Les Affaires selon M. MABROUK ?

D’une affaire de biscuiterie, M. MABROUK est devenu quelques années après son mariage à la tête d’un riche groupe pluridisciplinaire moyennant, semble-t-il, des facilités d’acquisitions d’entreprises et d’affaires à des conditions très avantageuses pour un gendre du président BENALI.

Cette « BARAKA » l’a poursuivi après 2011 puisqu’il a continué, d’après certaines personnes, à bafouer les décisions de la justice et à utiliser, semble-t-il, des subterfuges pour s’approprier ce que lui a été confisqué.

A/. Caution bancaire de la BIAT de 7 454 348 euros pour M MABROUK :

D’après I WATCH, Le C.D.G. Y. CHAHED a envoyé une lettre à l’union européenne pour demander de lever le gel des biens de M MABROUK séquestrés afin qu’il puisse les récupérer malgré que les tribunaux Tunisiens aient séquestré ses biens au profit de l’état Tunisien. Pour faciliter l’opération, la BIAT dont M. MABROUK est l’un des dirigeants, a donné une caution bancaire de 7 454 348 euros au profit de l’état. Or :

  • L’article 252 du code des sociétés commerciales interdit l’octroi d’une caution par une société au profit de l’’un de ses dirigeants.
  • Cependant l’article 200 du CSC permet aux banques de conclure librement des conventions avec ses dirigeants si elles sont faites d’une manière habituelle et à des conditions normales.
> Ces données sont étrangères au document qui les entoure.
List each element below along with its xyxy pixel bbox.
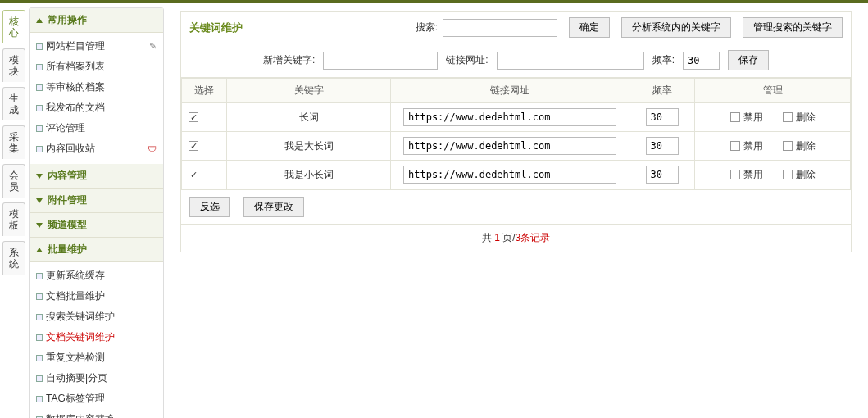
accordion-head[interactable]: 频道模型 <box>30 213 163 238</box>
menu-item[interactable]: 数据库内容替换 <box>30 409 163 418</box>
menu-item[interactable]: 重复文档检测 <box>30 348 163 368</box>
accordion-head[interactable]: 附件管理 <box>30 189 163 213</box>
menu-list: 更新系统缓存文档批量维护搜索关键词维护文档关键词维护重复文档检测自动摘要|分页T… <box>30 262 163 418</box>
arrow-icon <box>36 223 43 228</box>
manage-search-button[interactable]: 管理搜索的关键字 <box>743 17 843 38</box>
table-row: 我是大长词禁用删除 <box>182 132 851 161</box>
menu-item[interactable]: 文档关键词维护 <box>30 327 163 348</box>
arrow-icon <box>36 248 43 252</box>
keyword-panel: 关键词维护 搜索: 确定 分析系统内的关键字 管理搜索的关键字 新增关键字: 链… <box>180 11 852 252</box>
menu-item[interactable]: 搜索关键词维护 <box>30 307 163 327</box>
delete-checkbox[interactable]: 删除 <box>783 111 816 125</box>
freq-input[interactable] <box>646 166 679 184</box>
menu-item[interactable]: 更新系统缓存 <box>30 266 163 286</box>
accordion-head[interactable]: 批量维护 <box>30 238 163 262</box>
freq-input[interactable] <box>646 108 679 126</box>
invert-button[interactable]: 反选 <box>189 197 230 217</box>
main-content: 关键词维护 搜索: 确定 分析系统内的关键字 管理搜索的关键字 新增关键字: 链… <box>164 3 868 418</box>
row-checkbox[interactable] <box>189 170 220 179</box>
rail-item[interactable]: 核心 <box>2 10 25 43</box>
th-select: 选择 <box>182 79 227 103</box>
arrow-icon <box>36 198 43 203</box>
arrow-icon <box>36 18 43 23</box>
disable-checkbox[interactable]: 禁用 <box>730 139 763 153</box>
analyze-button[interactable]: 分析系统内的关键字 <box>621 17 731 38</box>
add-keyword-row: 新增关键字: 链接网址: 频率: 保存 <box>181 43 851 78</box>
add-url-input[interactable] <box>497 52 644 70</box>
delete-checkbox[interactable]: 删除 <box>783 139 816 153</box>
search-label: 搜索: <box>416 20 438 34</box>
url-input[interactable] <box>403 108 616 126</box>
rail-item[interactable]: 模块 <box>2 48 25 82</box>
menu-item[interactable]: 评论管理 <box>30 118 163 139</box>
menu-item[interactable]: TAG标签管理 <box>30 388 163 409</box>
shield-icon: 🛡 <box>148 144 157 154</box>
confirm-button[interactable]: 确定 <box>569 17 610 38</box>
keyword-table: 选择 关键字 链接网址 频率 管理 长词禁用删除我是大长词禁用删除我是小长词禁用… <box>181 78 851 189</box>
pager: 共 1 页/3条记录 <box>181 224 851 252</box>
add-key-label: 新增关键字: <box>263 53 315 67</box>
row-checkbox[interactable] <box>189 141 220 151</box>
menu-item[interactable]: 等审核的档案 <box>30 77 163 98</box>
save-changes-button[interactable]: 保存更改 <box>243 197 304 217</box>
menu-item[interactable]: 文档批量维护 <box>30 286 163 307</box>
cell-keyword: 长词 <box>227 103 391 132</box>
disable-checkbox[interactable]: 禁用 <box>730 168 763 182</box>
cell-keyword: 我是小长词 <box>227 161 391 189</box>
th-url: 链接网址 <box>391 79 629 103</box>
accordion-head[interactable]: 常用操作 <box>30 8 163 33</box>
menu-item[interactable]: 网站栏目管理✎ <box>30 36 163 57</box>
th-manage: 管理 <box>695 79 851 103</box>
rail-item[interactable]: 采集 <box>2 125 25 159</box>
url-input[interactable] <box>403 166 616 184</box>
rail-item[interactable]: 模板 <box>2 202 25 236</box>
sidebar: 常用操作网站栏目管理✎所有档案列表等审核的档案我发布的文档评论管理内容回收站🛡内… <box>29 7 164 418</box>
menu-item[interactable]: 内容回收站🛡 <box>30 139 163 159</box>
add-key-input[interactable] <box>323 52 438 70</box>
row-checkbox[interactable] <box>189 112 220 122</box>
arrow-icon <box>36 174 43 179</box>
rail-item[interactable]: 生成 <box>2 87 25 120</box>
panel-title: 关键词维护 <box>189 20 243 35</box>
edit-icon: ✎ <box>149 41 157 52</box>
add-url-label: 链接网址: <box>446 53 488 67</box>
th-freq: 频率 <box>629 79 695 103</box>
left-rail: 核心模块生成采集会员模板系统 <box>0 3 29 418</box>
search-input[interactable] <box>443 19 557 37</box>
rail-item[interactable]: 会员 <box>2 164 25 198</box>
save-button[interactable]: 保存 <box>728 50 769 70</box>
rail-item[interactable]: 系统 <box>2 241 25 275</box>
menu-item[interactable]: 我发布的文档 <box>30 98 163 118</box>
delete-checkbox[interactable]: 删除 <box>783 168 816 182</box>
add-freq-label: 频率: <box>652 53 675 67</box>
add-freq-input[interactable] <box>683 52 720 70</box>
menu-list: 网站栏目管理✎所有档案列表等审核的档案我发布的文档评论管理内容回收站🛡 <box>30 33 163 164</box>
menu-item[interactable]: 自动摘要|分页 <box>30 368 163 388</box>
table-row: 长词禁用删除 <box>182 103 851 132</box>
th-keyword: 关键字 <box>227 79 391 103</box>
cell-keyword: 我是大长词 <box>227 132 391 161</box>
menu-item[interactable]: 所有档案列表 <box>30 57 163 77</box>
freq-input[interactable] <box>646 137 679 155</box>
accordion-head[interactable]: 内容管理 <box>30 164 163 189</box>
disable-checkbox[interactable]: 禁用 <box>730 111 763 125</box>
url-input[interactable] <box>403 137 616 155</box>
table-row: 我是小长词禁用删除 <box>182 161 851 189</box>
Dans ces conditions la caution sera considérée comme une convention libre.
  • Aussi, même si donner une caution par la Biat à l’un de ses dirigeants relève de son activité habituelle, il faut néanmoins et comme pour tous ses autres clients, que M. MABROUK fournisse au préalable à la banque une garantie en contre partie de la caution.
  • Cependant et sous réserve de la confirmation des commissaires aux comptes, il semblerait que M. MABROUK, en abusant de son pouvoir, n’a donné aucune garantie en contre partie de la caution, auquel cas, la caution serait considérée comme une convention interdite et nulle (article 326-2 du code des obligations) et l’article 252 du CSC s’appliquera.

Cette nullité de la caution risque de mettre à la charge de l’état tunisien et donc du contribuable Tunisien le profit obtenu par M. MABROUK.
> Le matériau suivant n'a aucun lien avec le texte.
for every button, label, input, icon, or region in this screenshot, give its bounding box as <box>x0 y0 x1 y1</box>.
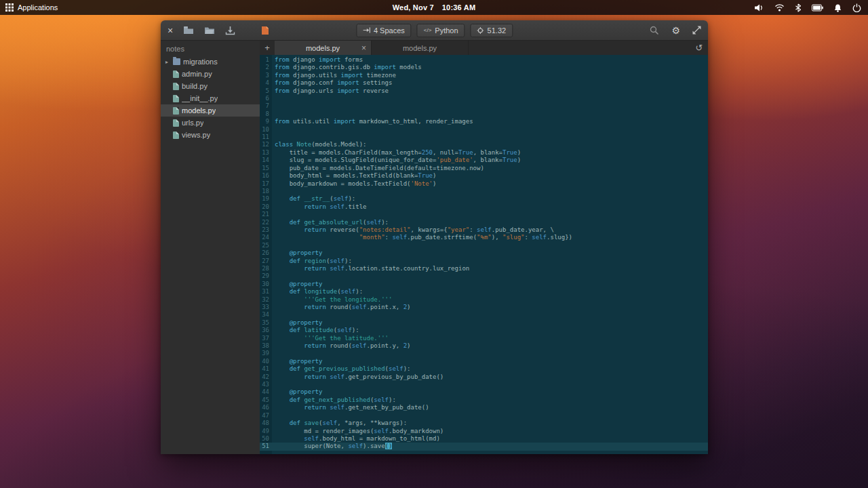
line-number: 35 <box>260 319 272 327</box>
code-line[interactable]: 31 def longitude(self): <box>260 288 708 296</box>
code-line[interactable]: 19 def __str__(self): <box>260 195 708 203</box>
code-line[interactable]: 47 <box>260 412 708 420</box>
code-line[interactable]: 46 return self.get_next_by_pub_date() <box>260 404 708 411</box>
code-line[interactable]: 28 return self.location.state.country.lu… <box>260 265 708 272</box>
clock[interactable]: Wed, Nov 7 10:36 AM <box>393 3 476 12</box>
open-folder-icon[interactable] <box>204 26 215 35</box>
line-content: class Note(models.Model): <box>272 141 366 148</box>
code-line[interactable]: 14 slug = models.SlugField(unique_for_da… <box>260 157 708 164</box>
code-line[interactable]: 29 <box>260 272 708 280</box>
code-line[interactable]: 12class Note(models.Model): <box>260 141 708 148</box>
indent-width-button[interactable]: 4 Spaces <box>356 24 412 37</box>
code-line[interactable]: 44 @property <box>260 388 708 396</box>
settings-gear-icon[interactable]: ⚙ <box>671 26 680 35</box>
code-line[interactable]: 8 <box>260 110 708 118</box>
code-line[interactable]: 1from django import forms <box>260 56 708 64</box>
line-number: 8 <box>260 110 272 118</box>
code-line[interactable]: 32 '''Get the longitude.''' <box>260 296 708 304</box>
code-line[interactable]: 2from django.contrib.gis.db import model… <box>260 64 708 71</box>
code-line[interactable]: 13 title = models.CharField(max_length=2… <box>260 149 708 157</box>
indent-icon <box>363 27 370 33</box>
volume-icon[interactable] <box>754 3 764 12</box>
sidebar-item-views-py[interactable]: views.py <box>161 129 260 141</box>
file-name: __init__.py <box>182 94 218 102</box>
tab-close-icon[interactable]: × <box>361 43 366 53</box>
code-line[interactable]: 3from django.utils import timezone <box>260 72 708 79</box>
code-line[interactable]: 34 <box>260 311 708 319</box>
code-area[interactable]: 1from django import forms2from django.co… <box>260 55 708 454</box>
code-line[interactable]: 37 '''Get the latitude.''' <box>260 335 708 342</box>
code-line[interactable]: 4from django.conf import settings <box>260 79 708 87</box>
code-line[interactable]: 48 def save(self, *args, **kwargs): <box>260 420 708 427</box>
code-line[interactable]: 7 <box>260 102 708 110</box>
window-close-button[interactable]: × <box>167 26 173 35</box>
code-line[interactable]: 25 <box>260 242 708 249</box>
code-line[interactable]: 43 <box>260 381 708 388</box>
sidebar-item-build-py[interactable]: build.py <box>161 80 260 92</box>
new-tab-button[interactable]: + <box>260 41 275 55</box>
code-line[interactable]: 35 @property <box>260 319 708 327</box>
code-line[interactable]: 45 def get_next_published(self): <box>260 396 708 404</box>
code-line[interactable]: 38 return round(self.point.y, 2) <box>260 342 708 350</box>
battery-icon[interactable] <box>812 4 823 12</box>
code-line[interactable]: 30 @property <box>260 281 708 288</box>
bluetooth-icon[interactable] <box>795 3 802 12</box>
tab-1-models-py[interactable]: models.py <box>372 41 469 55</box>
code-line[interactable]: 6 <box>260 95 708 102</box>
code-line[interactable]: 16 body_html = models.TextField(blank=Tr… <box>260 172 708 180</box>
code-line[interactable]: 23 return reverse("notes:detail", kwargs… <box>260 226 708 234</box>
sidebar-item-migrations[interactable]: ▸migrations <box>161 56 260 68</box>
line-number: 29 <box>260 272 272 280</box>
sidebar-item-urls-py[interactable]: urls.py <box>161 117 260 129</box>
code-line[interactable]: 33 return round(self.point.x, 2) <box>260 304 708 311</box>
code-line[interactable]: 51 super(Note, self).save() <box>260 443 708 450</box>
code-line[interactable]: 39 <box>260 350 708 357</box>
goto-line-button[interactable]: 51.32 <box>471 24 513 37</box>
code-line[interactable]: 49 md = render_images(self.body_markdown… <box>260 428 708 435</box>
code-line[interactable]: 15 pub_date = models.DateTimeField(defau… <box>260 165 708 172</box>
code-line[interactable]: 27 def region(self): <box>260 258 708 265</box>
language-icon: </> <box>424 27 432 33</box>
code-line[interactable]: 50 self.body_html = markdown_to_html(md) <box>260 435 708 443</box>
applications-menu[interactable]: Applications <box>5 3 58 12</box>
tab-0-models-py[interactable]: models.py× <box>275 41 372 55</box>
code-line[interactable]: 20 return self.title <box>260 203 708 211</box>
notifications-bell-icon[interactable] <box>833 3 842 12</box>
code-line[interactable]: 5from django.urls import reverse <box>260 87 708 95</box>
code-line[interactable]: 9from utils.util import markdown_to_html… <box>260 118 708 125</box>
line-content: slug = models.SlugField(unique_for_date=… <box>272 157 521 164</box>
code-line[interactable]: 10 <box>260 126 708 134</box>
fullscreen-icon[interactable] <box>692 26 701 35</box>
project-sidebar: notes ▸migrationsadmin.pybuild.py__init_… <box>161 41 260 454</box>
code-line[interactable]: 22 def get_absolute_url(self): <box>260 219 708 226</box>
wifi-icon[interactable] <box>774 3 785 12</box>
sidebar-item-admin-py[interactable]: admin.py <box>161 68 260 80</box>
power-icon[interactable] <box>852 3 861 12</box>
line-content: from django.conf import settings <box>272 79 392 87</box>
code-line[interactable]: 36 def latitude(self): <box>260 327 708 334</box>
applications-grid-icon <box>5 3 14 12</box>
file-name: admin.py <box>182 70 212 78</box>
templates-file-icon[interactable] <box>260 26 270 35</box>
code-line[interactable]: 17 body_markdown = models.TextField('Not… <box>260 180 708 188</box>
sidebar-item--init-py[interactable]: __init__.py <box>161 92 260 104</box>
code-line[interactable]: 26 @property <box>260 249 708 257</box>
code-line[interactable]: 42 return self.get_previous_by_pub_date(… <box>260 373 708 381</box>
code-line[interactable]: 24 "month": self.pub_date.strftime("%m")… <box>260 234 708 241</box>
file-icon <box>173 70 179 78</box>
line-number: 1 <box>260 56 272 64</box>
code-line[interactable]: 21 <box>260 211 708 218</box>
code-line[interactable]: 18 <box>260 188 708 195</box>
save-as-icon[interactable] <box>225 26 235 35</box>
code-line[interactable]: 11 <box>260 134 708 141</box>
language-button[interactable]: </> Python <box>417 24 465 37</box>
sidebar-item-models-py[interactable]: models.py <box>161 104 260 117</box>
line-content <box>272 350 275 357</box>
expand-arrow-icon[interactable]: ▸ <box>163 59 170 65</box>
search-icon[interactable] <box>650 26 659 35</box>
code-line[interactable]: 40 @property <box>260 358 708 365</box>
code-line[interactable]: 41 def get_previous_published(self): <box>260 365 708 373</box>
open-file-icon[interactable] <box>183 26 194 35</box>
history-icon[interactable]: ↺ <box>690 41 708 55</box>
line-content: title = models.CharField(max_length=250,… <box>272 149 521 157</box>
En principe vu le tapage médiatique au moment de la demande Y. CHAHED, le conseil d’administration de la BIAT aurait dû se saisir pour interdire cette caution. L’article 207 du CSC reconnait la responsabilité des administrateurs pour les infractions aux dispositions applicables aux S.A.

Responsabilité des Commissaires aux comptes de la BIAT :
Garants du respect de la loi, de la transparence et de l’égalité entre les actionnaires et si le délit serait confirmé comme c’est probablement le cas, les commissaires aux comptes devraient satisfaire à leurs obligations et notamment celles de saisir le procureur de la république ou même en vertu de notre étique, démissionner de leurs mandats si compte tenu de ses appuis politiques, M. MABROUK continue à transgresser la loi en comptant sur son impunité.

La faute, le laxisme ou la complicité des commissaires aux compte les exposent à des sanctions :

  • Disciplinaires
  • Civiles
  • Pénales.

Il faut signaler que s’il y a faute, laxisme des commissaires aux comptes et comme ils doivent avoir une « assurance responsabilité professionnelle » pour couvrir le préjudice subi par la victime, ceux-ci déclareront un sinistre auprès de leurs compagnies d’assurances.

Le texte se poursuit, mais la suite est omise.